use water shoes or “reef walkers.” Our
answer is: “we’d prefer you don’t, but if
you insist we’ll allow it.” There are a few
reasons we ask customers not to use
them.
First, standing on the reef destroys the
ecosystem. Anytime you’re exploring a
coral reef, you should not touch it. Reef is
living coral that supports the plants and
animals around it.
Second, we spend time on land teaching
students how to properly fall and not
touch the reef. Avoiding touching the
·····
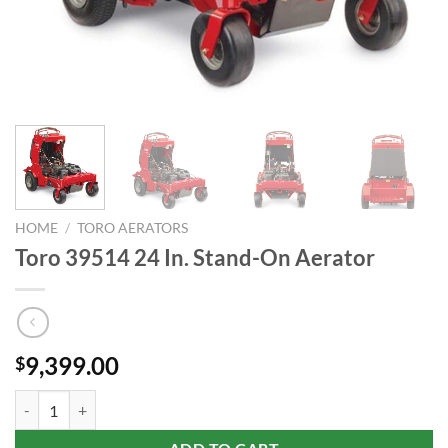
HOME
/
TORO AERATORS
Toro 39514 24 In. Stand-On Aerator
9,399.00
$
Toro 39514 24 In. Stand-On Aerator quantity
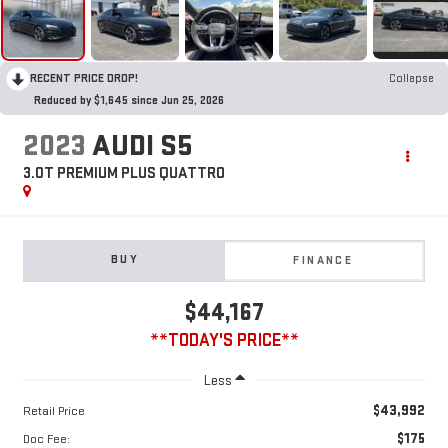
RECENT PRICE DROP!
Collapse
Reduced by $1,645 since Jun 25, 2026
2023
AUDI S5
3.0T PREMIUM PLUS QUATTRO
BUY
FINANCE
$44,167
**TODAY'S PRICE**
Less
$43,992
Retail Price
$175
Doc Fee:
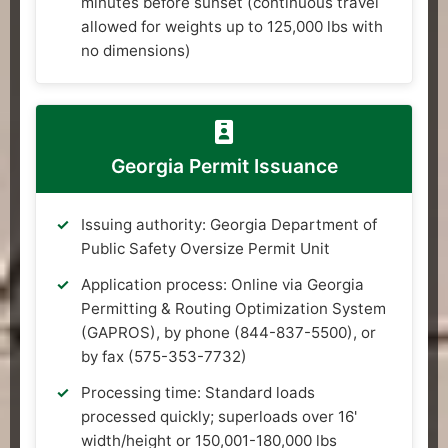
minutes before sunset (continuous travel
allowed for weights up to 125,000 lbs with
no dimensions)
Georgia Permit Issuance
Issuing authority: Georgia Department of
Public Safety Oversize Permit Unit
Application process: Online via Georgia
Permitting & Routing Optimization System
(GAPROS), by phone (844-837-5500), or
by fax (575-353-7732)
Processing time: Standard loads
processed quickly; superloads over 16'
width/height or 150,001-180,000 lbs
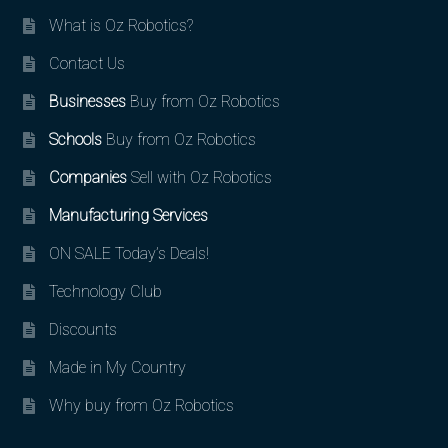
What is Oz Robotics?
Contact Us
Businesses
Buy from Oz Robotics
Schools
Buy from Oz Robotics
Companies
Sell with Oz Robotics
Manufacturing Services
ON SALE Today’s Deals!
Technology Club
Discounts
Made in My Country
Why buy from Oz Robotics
·····
TASK ITEM:
Report how many lines of the records hold the word "Georgia", and supply no other text.

EXERCISE ANSWER:
3